(Dataset entries)
________________

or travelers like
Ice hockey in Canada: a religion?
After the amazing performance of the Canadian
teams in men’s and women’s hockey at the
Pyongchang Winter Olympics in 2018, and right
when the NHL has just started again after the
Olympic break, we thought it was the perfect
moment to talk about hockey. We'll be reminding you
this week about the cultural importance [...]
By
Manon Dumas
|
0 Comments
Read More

________________

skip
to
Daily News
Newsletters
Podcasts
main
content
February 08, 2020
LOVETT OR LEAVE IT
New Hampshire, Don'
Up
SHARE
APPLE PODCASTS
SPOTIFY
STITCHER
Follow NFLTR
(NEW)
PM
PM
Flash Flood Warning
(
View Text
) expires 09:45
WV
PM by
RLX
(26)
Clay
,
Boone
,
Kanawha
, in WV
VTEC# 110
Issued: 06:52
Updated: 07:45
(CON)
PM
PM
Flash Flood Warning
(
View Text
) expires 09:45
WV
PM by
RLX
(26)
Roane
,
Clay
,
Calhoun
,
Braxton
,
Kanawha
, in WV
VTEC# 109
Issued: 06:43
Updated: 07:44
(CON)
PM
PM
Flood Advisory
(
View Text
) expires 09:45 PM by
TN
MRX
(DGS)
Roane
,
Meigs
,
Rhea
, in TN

________________

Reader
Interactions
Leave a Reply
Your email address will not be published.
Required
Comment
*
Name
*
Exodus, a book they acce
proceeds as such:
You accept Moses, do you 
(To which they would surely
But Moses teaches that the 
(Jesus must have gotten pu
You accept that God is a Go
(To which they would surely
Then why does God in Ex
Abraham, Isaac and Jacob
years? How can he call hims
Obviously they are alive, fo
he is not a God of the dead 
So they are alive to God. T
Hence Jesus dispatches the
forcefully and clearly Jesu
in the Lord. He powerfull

________________

*Task*. Look through the entries above; copy every line holding the string "they".

*Solution to this exercise*.
Exodus, a book they acce
(To which they would surely
(To which they would surely
Obviously they are alive, fo
So they are alive to God. T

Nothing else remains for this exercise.